The crucial implication of this phase transition on the rats’ navigation path is that the larger the noise the less localised are the spatial firing fields of each neuron. This can be observed in the bottom row of Fig. 1 which shows that the firing field (coloured in red) gets denser as the noise increases. Moreover, there is a sharp value of the noise after which there is no localisation at all, leading the rats to not being able to orientate themselves in physical space. In other words, the point of transition from a homogeneous pattern (all neurons have the same mean activity level) to a non-homogeneous pattern (neurons at different locations in the network have different mean activity levels) gives an upper bound for the noise strength for which single grid cells no longer can fire in a hexagonal pattern in physical space when connected with the rats movements through (2.9).

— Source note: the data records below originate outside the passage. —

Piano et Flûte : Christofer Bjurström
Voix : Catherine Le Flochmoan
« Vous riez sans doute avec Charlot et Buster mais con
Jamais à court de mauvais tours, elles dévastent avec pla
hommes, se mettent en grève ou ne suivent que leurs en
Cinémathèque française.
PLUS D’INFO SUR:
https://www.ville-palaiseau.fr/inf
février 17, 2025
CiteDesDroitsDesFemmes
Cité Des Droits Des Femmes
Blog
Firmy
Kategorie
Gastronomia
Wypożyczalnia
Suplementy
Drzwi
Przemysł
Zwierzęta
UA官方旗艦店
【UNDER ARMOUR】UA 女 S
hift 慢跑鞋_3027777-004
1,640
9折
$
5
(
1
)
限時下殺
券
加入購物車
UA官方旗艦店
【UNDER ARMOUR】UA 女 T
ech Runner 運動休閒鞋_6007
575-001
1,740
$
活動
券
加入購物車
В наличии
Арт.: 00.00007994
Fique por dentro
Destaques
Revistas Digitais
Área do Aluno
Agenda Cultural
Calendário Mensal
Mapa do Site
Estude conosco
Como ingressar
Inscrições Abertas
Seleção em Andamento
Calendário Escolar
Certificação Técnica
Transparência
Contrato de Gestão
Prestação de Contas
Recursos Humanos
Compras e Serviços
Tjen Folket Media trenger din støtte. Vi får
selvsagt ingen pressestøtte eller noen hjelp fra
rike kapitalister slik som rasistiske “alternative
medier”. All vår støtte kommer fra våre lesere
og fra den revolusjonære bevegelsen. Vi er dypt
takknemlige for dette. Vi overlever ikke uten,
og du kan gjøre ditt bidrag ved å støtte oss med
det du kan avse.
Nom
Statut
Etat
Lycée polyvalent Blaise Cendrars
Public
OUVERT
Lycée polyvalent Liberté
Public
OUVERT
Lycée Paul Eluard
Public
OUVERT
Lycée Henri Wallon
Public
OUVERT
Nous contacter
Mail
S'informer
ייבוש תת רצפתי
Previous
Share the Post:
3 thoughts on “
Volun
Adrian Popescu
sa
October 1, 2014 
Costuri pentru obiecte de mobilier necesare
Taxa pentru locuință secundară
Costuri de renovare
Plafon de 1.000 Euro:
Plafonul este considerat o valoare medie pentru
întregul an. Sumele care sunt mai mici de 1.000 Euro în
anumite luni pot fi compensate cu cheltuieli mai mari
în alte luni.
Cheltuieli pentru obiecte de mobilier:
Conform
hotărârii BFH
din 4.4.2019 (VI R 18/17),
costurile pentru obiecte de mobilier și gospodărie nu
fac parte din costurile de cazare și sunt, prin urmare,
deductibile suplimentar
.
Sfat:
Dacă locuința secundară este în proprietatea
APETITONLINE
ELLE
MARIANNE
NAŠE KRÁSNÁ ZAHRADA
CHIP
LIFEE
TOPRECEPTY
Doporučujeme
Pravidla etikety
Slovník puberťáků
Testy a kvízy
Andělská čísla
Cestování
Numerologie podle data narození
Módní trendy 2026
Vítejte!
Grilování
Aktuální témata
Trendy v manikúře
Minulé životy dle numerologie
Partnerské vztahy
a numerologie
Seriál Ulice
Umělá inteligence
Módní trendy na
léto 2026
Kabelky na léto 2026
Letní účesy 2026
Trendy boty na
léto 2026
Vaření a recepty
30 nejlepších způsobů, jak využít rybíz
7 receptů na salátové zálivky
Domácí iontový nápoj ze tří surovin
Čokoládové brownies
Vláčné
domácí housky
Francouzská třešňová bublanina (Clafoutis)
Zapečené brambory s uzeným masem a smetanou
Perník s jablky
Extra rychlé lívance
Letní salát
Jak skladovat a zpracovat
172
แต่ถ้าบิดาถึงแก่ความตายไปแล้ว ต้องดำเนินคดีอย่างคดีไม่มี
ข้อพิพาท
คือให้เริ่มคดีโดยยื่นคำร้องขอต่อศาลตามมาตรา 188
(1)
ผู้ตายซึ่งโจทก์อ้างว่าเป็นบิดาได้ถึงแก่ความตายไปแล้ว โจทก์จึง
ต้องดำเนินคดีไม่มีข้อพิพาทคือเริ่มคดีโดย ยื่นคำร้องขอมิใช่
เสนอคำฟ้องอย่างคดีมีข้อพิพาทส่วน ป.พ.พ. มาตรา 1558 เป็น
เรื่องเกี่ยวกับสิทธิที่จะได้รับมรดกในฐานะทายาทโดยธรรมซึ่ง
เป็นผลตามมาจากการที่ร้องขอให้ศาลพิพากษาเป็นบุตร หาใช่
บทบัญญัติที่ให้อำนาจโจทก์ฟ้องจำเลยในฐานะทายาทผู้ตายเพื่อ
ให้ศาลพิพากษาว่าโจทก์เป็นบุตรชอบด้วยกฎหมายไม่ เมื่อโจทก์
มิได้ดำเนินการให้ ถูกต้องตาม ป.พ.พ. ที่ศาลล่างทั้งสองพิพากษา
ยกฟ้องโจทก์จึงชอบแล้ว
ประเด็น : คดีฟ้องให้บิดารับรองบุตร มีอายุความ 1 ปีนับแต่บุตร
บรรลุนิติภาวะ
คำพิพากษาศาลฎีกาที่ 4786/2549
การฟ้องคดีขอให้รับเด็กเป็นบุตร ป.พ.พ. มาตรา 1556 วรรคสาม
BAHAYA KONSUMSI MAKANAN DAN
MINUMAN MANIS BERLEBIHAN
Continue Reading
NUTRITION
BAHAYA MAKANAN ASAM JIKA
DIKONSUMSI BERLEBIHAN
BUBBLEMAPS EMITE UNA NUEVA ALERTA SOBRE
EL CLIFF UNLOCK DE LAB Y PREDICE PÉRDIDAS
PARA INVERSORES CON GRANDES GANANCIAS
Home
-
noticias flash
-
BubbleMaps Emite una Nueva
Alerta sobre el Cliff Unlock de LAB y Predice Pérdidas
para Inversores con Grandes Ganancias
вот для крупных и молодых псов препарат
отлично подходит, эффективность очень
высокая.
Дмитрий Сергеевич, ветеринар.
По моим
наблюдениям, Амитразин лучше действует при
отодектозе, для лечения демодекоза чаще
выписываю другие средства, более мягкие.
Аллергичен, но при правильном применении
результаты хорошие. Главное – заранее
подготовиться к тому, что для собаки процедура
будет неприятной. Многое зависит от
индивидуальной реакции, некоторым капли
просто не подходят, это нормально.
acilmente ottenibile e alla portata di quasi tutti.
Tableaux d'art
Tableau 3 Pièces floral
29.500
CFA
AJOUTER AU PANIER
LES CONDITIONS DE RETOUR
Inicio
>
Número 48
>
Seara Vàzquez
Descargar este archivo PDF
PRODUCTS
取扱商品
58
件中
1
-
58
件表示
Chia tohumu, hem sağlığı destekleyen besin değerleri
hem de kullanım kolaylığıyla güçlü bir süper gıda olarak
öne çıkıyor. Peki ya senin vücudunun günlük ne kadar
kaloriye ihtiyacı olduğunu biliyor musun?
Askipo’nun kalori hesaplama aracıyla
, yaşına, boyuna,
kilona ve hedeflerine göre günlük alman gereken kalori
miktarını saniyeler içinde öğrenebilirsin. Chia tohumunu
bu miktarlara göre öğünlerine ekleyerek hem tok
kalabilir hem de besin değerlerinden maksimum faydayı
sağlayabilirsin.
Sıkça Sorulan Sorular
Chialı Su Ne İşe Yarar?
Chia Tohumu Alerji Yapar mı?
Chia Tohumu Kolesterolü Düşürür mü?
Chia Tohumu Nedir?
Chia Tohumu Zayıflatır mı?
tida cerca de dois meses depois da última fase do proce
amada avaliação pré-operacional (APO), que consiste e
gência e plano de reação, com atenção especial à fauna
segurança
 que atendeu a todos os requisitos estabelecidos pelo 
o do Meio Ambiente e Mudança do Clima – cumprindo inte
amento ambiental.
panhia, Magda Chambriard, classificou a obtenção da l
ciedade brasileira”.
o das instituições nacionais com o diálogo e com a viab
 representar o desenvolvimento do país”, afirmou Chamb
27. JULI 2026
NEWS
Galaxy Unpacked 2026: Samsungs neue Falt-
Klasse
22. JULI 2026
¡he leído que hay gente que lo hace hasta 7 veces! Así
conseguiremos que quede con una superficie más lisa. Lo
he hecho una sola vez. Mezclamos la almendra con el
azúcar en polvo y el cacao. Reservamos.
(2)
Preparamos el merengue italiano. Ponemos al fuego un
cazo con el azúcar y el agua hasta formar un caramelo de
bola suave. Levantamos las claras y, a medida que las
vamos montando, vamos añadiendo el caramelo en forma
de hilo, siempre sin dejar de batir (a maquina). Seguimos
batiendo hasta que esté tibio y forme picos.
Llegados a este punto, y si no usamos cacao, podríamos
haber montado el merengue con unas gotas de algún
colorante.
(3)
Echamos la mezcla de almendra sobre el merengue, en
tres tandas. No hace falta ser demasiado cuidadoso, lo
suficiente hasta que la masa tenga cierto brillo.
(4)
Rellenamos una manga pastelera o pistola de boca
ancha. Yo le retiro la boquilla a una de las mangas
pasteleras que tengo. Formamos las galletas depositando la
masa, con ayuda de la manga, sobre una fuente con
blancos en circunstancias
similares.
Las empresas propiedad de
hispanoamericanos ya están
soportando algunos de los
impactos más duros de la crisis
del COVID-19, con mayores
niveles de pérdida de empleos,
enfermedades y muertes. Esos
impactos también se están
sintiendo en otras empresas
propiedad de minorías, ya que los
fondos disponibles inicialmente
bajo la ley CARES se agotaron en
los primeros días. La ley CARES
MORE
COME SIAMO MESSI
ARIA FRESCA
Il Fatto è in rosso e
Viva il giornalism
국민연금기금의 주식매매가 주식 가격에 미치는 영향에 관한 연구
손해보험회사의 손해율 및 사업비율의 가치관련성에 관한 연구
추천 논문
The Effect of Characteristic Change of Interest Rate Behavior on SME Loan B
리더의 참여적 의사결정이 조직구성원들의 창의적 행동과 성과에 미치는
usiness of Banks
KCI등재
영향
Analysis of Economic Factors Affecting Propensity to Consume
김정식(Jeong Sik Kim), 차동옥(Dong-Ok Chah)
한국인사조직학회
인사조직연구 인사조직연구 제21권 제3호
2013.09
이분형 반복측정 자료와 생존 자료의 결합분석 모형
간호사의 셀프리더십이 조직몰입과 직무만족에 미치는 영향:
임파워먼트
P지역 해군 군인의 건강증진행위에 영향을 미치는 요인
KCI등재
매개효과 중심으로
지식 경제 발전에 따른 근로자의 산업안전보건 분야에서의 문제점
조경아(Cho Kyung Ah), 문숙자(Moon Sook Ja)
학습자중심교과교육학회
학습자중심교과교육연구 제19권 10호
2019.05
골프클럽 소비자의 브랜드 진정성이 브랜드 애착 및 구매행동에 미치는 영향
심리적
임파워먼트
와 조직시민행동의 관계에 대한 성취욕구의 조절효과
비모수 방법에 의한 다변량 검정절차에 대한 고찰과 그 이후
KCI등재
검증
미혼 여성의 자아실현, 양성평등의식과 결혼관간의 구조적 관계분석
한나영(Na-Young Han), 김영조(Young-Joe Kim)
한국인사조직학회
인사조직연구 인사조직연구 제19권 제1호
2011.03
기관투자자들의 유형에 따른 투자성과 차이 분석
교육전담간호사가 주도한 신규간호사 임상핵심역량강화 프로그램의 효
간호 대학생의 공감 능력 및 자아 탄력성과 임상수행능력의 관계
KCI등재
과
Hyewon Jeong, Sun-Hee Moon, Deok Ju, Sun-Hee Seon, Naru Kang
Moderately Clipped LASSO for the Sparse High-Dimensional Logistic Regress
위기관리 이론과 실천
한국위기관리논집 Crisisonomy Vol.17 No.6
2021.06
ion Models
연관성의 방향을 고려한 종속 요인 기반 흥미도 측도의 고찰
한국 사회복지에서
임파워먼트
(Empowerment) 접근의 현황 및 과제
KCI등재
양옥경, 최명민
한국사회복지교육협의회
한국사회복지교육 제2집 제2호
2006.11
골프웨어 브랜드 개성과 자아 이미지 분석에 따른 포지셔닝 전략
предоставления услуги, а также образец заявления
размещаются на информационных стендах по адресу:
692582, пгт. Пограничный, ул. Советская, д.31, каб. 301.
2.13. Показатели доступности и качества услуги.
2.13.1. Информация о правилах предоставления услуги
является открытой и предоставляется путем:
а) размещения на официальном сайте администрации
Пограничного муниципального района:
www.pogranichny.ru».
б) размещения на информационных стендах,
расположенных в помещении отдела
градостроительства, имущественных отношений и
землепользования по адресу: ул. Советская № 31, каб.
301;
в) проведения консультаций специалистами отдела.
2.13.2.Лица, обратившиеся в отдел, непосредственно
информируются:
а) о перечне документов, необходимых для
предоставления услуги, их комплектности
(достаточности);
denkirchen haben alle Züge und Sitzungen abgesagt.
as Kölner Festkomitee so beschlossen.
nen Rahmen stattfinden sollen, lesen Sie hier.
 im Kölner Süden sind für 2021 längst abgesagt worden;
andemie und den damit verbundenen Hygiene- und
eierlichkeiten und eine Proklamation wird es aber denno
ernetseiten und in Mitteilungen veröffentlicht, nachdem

With a hexagonal network activity configuration as in Fig. 6a, a single neuron can create hexagonal neural field patterns in physical space as in the third row of Fig. 1. Exactly how the firing fields in physical space of a single neuron are affected by initial network activity patterns as the ones in Fig. 6b–c remains to be investigated.

From the methodological viewpoint, we remark that as the bifurcation branches are computed using a numerical approximation of the PDE (2.7)–(2.8), they can differ slightly from the actual branches of the PDE itself. To study bifurcations and phase transitions of the nonlinear PDE analytically will require sophisticated mathematical tools, and they will be investigated elsewhere.

From the computational neuroscience viewpoint, we expect that noise driven phase transitions will also naturally appear in related attractor dynamic models as the ones in Burak and Fiete (2012), Agamon and Burak (2020). Instability of homogeneous stationary network patterns should also play an important role therein. Additional investigations of more realistic models of coupled place and grid cells are needed. This will allow to connect with experiments and further contribute to the challenge of how noise affects network dynamics in Rowland et al. (2016, Future Issue 3).